• PROBLEM REQUIREMENTS: Produce a copy of every line in the records that holds the string "center".

(Records from a dataset)
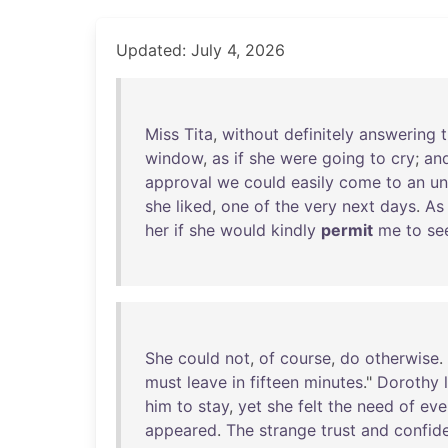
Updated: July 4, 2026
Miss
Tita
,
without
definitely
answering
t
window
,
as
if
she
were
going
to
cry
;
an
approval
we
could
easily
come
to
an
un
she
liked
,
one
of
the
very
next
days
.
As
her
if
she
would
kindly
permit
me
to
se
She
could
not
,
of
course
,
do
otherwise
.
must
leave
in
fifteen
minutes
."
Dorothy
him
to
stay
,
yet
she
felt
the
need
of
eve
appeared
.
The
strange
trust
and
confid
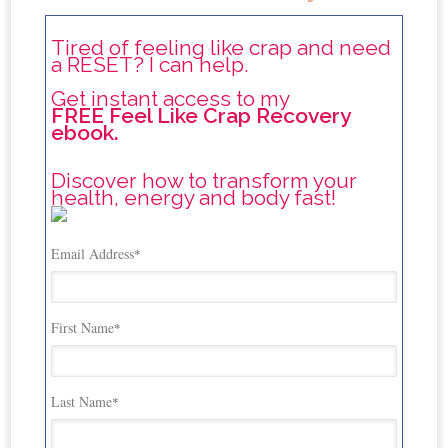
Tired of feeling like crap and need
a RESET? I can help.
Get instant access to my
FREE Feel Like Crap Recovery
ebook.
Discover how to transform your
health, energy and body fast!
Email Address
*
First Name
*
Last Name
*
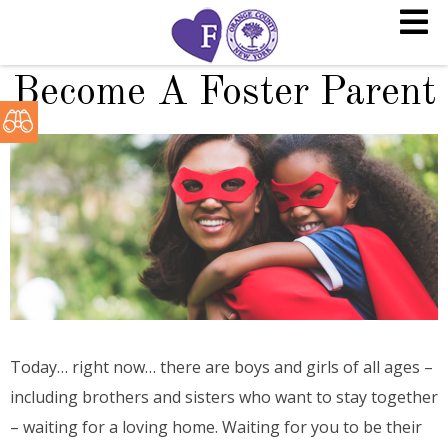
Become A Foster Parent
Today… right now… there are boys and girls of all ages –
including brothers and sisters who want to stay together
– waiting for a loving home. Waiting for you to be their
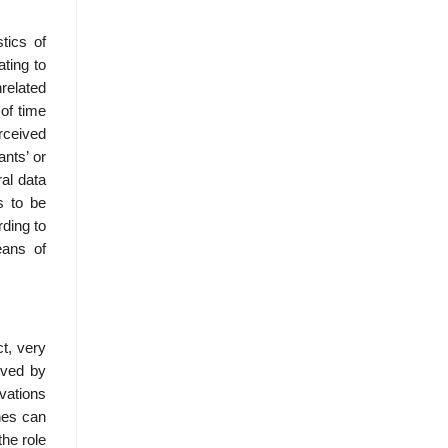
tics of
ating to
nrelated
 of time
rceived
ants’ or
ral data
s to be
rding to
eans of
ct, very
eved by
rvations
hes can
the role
--
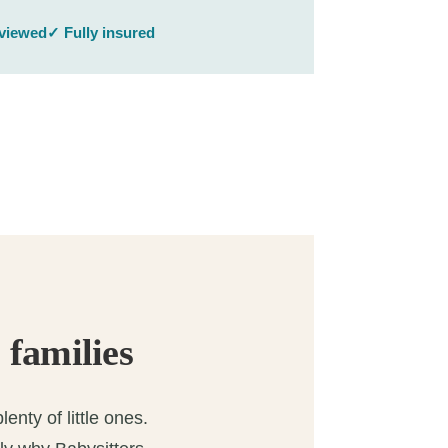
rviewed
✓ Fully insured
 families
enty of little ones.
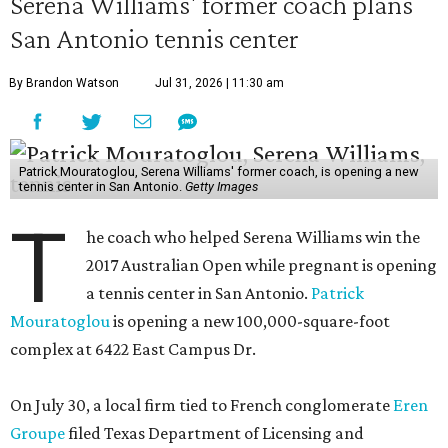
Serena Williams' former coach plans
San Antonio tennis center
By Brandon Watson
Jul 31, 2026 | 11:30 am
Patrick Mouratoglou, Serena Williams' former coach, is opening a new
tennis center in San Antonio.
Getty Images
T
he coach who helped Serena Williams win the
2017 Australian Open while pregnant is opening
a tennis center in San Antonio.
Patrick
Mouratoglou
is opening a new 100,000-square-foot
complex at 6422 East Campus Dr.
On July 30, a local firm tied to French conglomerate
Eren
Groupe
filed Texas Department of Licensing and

• ANSWER BELOW:
San Antonio tennis center
tennis center in San Antonio.
a tennis center in San Antonio.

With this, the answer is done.